# A very cute (and funny) video!



## hrl20100 (May 1, 2013)

http://www.youtube.com/watch?v=qjCA30nGOr8

I took this a few hours ago. Its one of my rats 'stealing' things. Its incredibly cute.
Promise to ignore my voice though. Pretty please? Thanks


----------



## DustyRat (Jul 9, 2012)

That was hilarious!


----------



## hrl20100 (May 1, 2013)

Its just the way she tried to jump into the cage and missed! Cracks me up everytime I see it xD


----------



## Andyurgay (Jun 10, 2013)

That little hop at the end, too funny!


----------



## hrl20100 (May 1, 2013)

haha I know! xD
Ohh how I love her...

I had to put the chocolate buttons on my table so she couldn't reach them in the end. When I went to retrieve them from the cage she just stole them all again! Rude.


----------



## aliceinwonderland (Dec 17, 2013)

That really is too cute! And your voice is cute too, no reason to be shy!


----------



## ratsaremylife (Nov 5, 2013)

OMG! That's so cute! She kept missing and falling.  Cutie!


----------



## hrl20100 (May 1, 2013)

ahhaa I hate my voice so much in recordings!

As we can all see, Rosie is not the most agile of rats


----------



## ratsaremylife (Nov 5, 2013)

Your voice is nice in recordings! Mine is awful... Plus your accent is awesome!

No, no she is not.


----------



## lalalauren (Jul 3, 2013)

That's adorable! Is that what girls are like? I'm currently free ranging my boys, and one has already taken himself back to bed after less than an hour, and he other is fiddling with my wrapped Christmas presents...none of this running around stuff though!


Sent from Petguide.com Free App


----------



## MightylilttleMinies (Jul 17, 2013)

Cute video. I can't ignore your voice, it's cute. 


Sent from Petguide.com Free App


----------



## ratsaremylife (Nov 5, 2013)

Ahh.. Yes, females are crazy. Mine don't sleep if they are out for 4 hours. Walking, stashing, leaping, trying to get onto ilegal areas, chewing, chasing eachother, basically never stopping the movement. Mine have never slept on me or at all during out time!


----------



## hrl20100 (May 1, 2013)

Its horrible in recordings! XD
Its even worse in that video (because I was with the rats, I talk differently when i'm with them to when I am with like people haha! ) so its all loud, high pitched and squeaky!

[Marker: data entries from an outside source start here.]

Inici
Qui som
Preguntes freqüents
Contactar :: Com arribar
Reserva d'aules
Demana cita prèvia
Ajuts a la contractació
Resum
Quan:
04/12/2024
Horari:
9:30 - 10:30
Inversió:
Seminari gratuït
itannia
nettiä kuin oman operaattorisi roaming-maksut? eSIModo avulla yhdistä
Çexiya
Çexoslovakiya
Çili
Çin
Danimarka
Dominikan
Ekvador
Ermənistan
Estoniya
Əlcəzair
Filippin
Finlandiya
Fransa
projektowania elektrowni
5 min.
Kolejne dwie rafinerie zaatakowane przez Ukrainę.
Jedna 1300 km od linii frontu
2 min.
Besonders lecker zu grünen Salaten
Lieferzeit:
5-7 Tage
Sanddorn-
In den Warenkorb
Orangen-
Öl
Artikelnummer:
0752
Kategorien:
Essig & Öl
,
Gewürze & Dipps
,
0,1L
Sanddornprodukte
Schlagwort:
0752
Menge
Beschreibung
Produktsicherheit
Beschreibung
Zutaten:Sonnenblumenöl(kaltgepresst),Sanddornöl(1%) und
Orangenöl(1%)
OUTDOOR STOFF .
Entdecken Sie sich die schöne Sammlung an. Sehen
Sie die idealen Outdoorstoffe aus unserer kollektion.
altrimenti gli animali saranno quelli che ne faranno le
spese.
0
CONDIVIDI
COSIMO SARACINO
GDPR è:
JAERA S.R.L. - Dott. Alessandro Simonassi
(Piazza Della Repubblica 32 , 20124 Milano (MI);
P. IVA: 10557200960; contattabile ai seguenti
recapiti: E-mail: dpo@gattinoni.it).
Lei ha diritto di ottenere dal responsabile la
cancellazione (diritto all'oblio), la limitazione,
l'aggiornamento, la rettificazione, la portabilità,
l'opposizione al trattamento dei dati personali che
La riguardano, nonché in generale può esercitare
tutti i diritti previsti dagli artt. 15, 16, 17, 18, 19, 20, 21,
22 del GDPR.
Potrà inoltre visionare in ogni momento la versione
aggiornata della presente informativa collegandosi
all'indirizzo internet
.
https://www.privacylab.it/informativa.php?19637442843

Rosie has never been an active rat. She's more lazy (and it clearly shows in that video!) so she's out of shape. Well... she was never really in shape to begin with-but still!


----------



## hrl20100 (May 1, 2013)

Girls are crazy.
I have 3 of them-One is in quarantine as I have only just got her, and all 3 of them are mental. Rosie is by far the more lazy of the 3, but even she can have her crazy moments! 

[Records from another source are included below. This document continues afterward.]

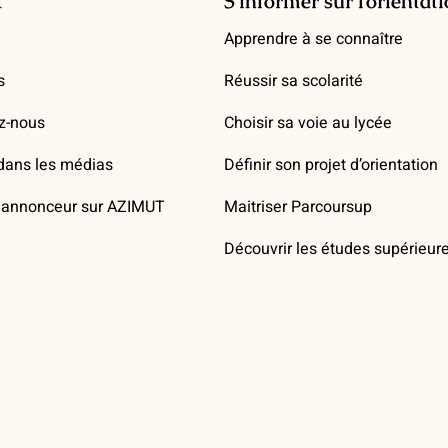
t
S’informer sur l’orientat
Apprendre à se connaître
s
Réussir sa scolarité
z-nous
Choisir sa voie au lycée
ans les médias
Définir son projet d’orientation
annonceur sur AZIMUT
Maitriser Parcoursup
Découvrir les études supérieur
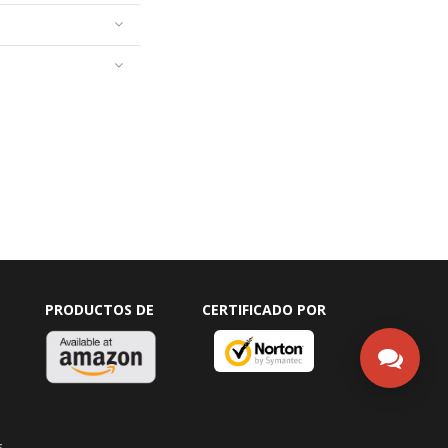
PRODUCTOS DE
CERTIFICADO POR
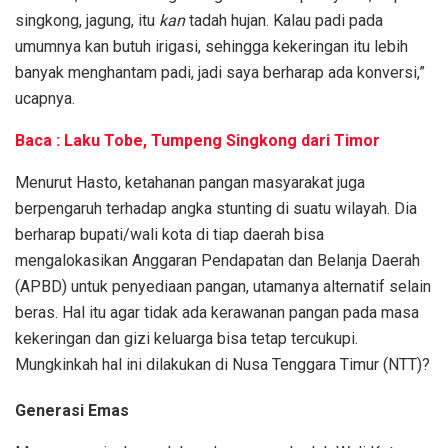
singkong, jagung, itu
kan
tadah hujan. Kalau padi pada
umumnya kan butuh irigasi, sehingga kekeringan itu lebih
banyak menghantam padi, jadi saya berharap ada konversi,”
ucapnya.
Baca : Laku Tobe, Tumpeng Singkong dari Timor
Menurut Hasto, ketahanan pangan masyarakat juga
berpengaruh terhadap angka stunting di suatu wilayah. Dia
berharap bupati/wali kota di tiap daerah bisa
mengalokasikan Anggaran Pendapatan dan Belanja Daerah
(APBD) untuk penyediaan pangan, utamanya alternatif selain
beras. Hal itu agar tidak ada kerawanan pangan pada masa
kekeringan dan gizi keluarga bisa tetap tercukupi.
Mungkinkah hal ini dilakukan di Nusa Tenggara Timur (NTT)?
Generasi Emas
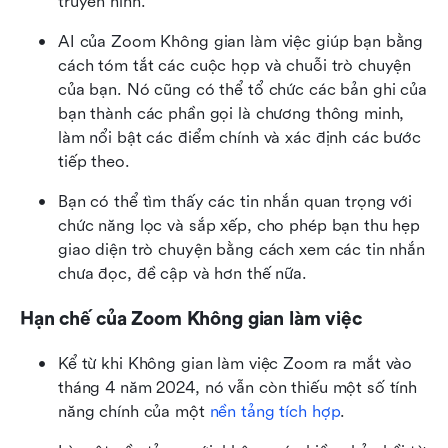
truyền hình.
AI của Zoom Không gian làm việc giúp bạn bằng 
cách tóm tắt các cuộc họp và chuỗi trò chuyện 
của bạn. Nó cũng có thể tổ chức các bản ghi của 
bạn thành các phần gọi là chương thông minh, 
làm nổi bật các điểm chính và xác định các bước 
tiếp theo.
Bạn có thể tìm thấy các tin nhắn quan trọng với 
chức năng lọc và sắp xếp, cho phép bạn thu hẹp 
giao diện trò chuyện bằng cách xem các tin nhắn 
chưa đọc, đề cập và hơn thế nữa.
Hạn chế của Zoom Không gian làm việc
Kể từ khi Không gian làm việc Zoom ra mắt vào 
tháng 4 năm 2024, nó vẫn còn thiếu một số tính 
năng chính của một 
nền tảng tích hợp
.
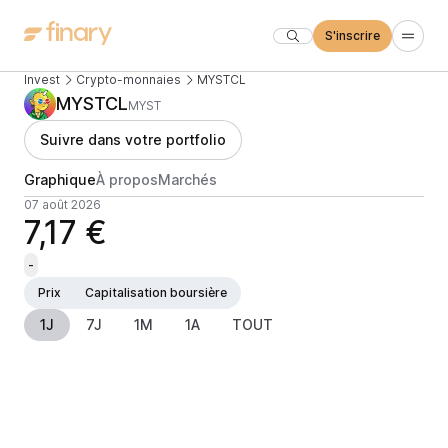
S'inscrire
Invest
Crypto-monnaies
MYSTCL
MYSTCL
MYST
Suivre dans votre portfolio
Graphique
À propos
Marchés
07 août 2026
7,17 €
-
Prix
Capitalisation boursière
1J
7J
1M
1A
TOUT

ratsaremylife, yes! Thats what my girls are like! (Especially Roxi...)

EVERYONE IGNORE THE VOICE!


----------



## luvmy4rats (Nov 29, 2013)

That was great. Some rats are more mischievous than others. I have one rat like that and he is a clown.


----------



## hrl20100 (May 1, 2013)

Both Roxi and Rosie are very mischievous! I am not sure about Rhona yet as she is not allowed in my room at the moment due to her being so new. She is very lively though and alert. I am thinking she is going to be a handful!

I think having mischievous rats is fun though xD You just have to keep an especially good eye on them (at all times!) haha


----------



## jholmes (Dec 2, 2013)

Oh my gosh. So funny with the little hops into the cage!


----------



## hrl20100 (May 1, 2013)

I know right?!
I really want to get a video of her 'hopping' across my room. She does it sometimes and its incredibly cute! xD


----------



## jholmes (Dec 2, 2013)

Oh, if you get a video of that let me know. I love seeing them do that! They're just too cute.


----------



## hybanana (Jan 27, 2012)

Omg that was so, so cute!! I love when ratties totally misjudge their weight when they pick things up, what weirdos!

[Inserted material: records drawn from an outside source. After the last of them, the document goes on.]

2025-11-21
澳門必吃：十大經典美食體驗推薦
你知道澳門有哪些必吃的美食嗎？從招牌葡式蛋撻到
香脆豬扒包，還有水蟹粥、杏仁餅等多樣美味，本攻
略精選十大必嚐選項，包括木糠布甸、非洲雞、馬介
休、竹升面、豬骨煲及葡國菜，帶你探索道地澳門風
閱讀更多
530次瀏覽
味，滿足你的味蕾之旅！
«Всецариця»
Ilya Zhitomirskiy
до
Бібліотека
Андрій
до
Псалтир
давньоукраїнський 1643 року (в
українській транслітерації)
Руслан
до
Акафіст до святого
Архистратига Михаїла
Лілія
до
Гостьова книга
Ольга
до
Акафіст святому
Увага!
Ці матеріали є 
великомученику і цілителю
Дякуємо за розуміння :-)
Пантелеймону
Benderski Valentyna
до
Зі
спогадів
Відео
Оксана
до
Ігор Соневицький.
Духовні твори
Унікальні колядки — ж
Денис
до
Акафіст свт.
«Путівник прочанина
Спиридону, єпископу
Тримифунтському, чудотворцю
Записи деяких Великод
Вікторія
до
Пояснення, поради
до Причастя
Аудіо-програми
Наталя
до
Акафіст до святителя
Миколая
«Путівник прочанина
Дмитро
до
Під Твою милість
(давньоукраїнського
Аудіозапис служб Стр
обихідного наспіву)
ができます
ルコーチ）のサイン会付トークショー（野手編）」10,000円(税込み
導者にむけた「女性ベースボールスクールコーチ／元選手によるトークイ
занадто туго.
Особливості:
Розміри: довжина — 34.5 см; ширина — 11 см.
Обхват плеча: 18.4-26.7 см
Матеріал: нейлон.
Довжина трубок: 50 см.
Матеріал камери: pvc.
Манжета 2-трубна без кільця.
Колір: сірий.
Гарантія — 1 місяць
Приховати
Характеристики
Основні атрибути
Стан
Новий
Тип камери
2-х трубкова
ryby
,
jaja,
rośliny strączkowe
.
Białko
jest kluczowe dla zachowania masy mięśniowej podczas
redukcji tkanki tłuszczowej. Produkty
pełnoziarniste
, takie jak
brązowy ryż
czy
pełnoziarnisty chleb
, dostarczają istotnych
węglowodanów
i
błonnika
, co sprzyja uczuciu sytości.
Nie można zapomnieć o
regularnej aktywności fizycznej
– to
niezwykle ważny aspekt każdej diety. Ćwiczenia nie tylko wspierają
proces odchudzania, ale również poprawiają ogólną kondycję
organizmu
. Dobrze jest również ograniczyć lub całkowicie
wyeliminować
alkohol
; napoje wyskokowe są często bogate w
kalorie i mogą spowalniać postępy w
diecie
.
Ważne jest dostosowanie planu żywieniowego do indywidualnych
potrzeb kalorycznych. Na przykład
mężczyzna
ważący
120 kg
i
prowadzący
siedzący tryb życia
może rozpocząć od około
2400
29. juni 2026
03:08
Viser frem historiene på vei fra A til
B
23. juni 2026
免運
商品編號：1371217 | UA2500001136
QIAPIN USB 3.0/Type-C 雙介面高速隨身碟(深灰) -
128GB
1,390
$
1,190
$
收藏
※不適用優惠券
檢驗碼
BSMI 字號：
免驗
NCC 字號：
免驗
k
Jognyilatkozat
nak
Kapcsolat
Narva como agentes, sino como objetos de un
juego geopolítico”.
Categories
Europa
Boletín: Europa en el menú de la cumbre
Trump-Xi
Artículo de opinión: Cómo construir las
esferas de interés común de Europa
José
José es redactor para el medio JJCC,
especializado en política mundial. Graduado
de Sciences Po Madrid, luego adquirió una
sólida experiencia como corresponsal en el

Sent from Petguide.com Free App


----------



## zombiesrkewl (Nov 28, 2013)

That was adorable! Your giggle is really cute. :3 Also, Rosie is a beautiful rattie.


----------



## hrl20100 (May 1, 2013)

I never thought this thread would keep going! xD Thanks guys for all the lovely comments!
Please just ignore my laugh! Its horrible! >.<


----------



## Endgame (Dec 21, 2013)

Everyone keeps watching the video, has to comment on how funny and cute it is. So the thread stays alive. xD


----------



## hrl20100 (May 1, 2013)

I have more cute videos!
Rosie now knows her name: http://www.youtube.com/watch?v=5InZgtdXjfg&hd=1
Roxi climbing my leg: http://www.youtube.com/watch?v=0GHFu-sSruc&hd=1

I have a video of Roxi hopping too. I need to upload it first though. I'll post it here when its done


----------



## Endgame (Dec 21, 2013)

Haha those are cute, and Rosie is very intelligent! Nice job.


----------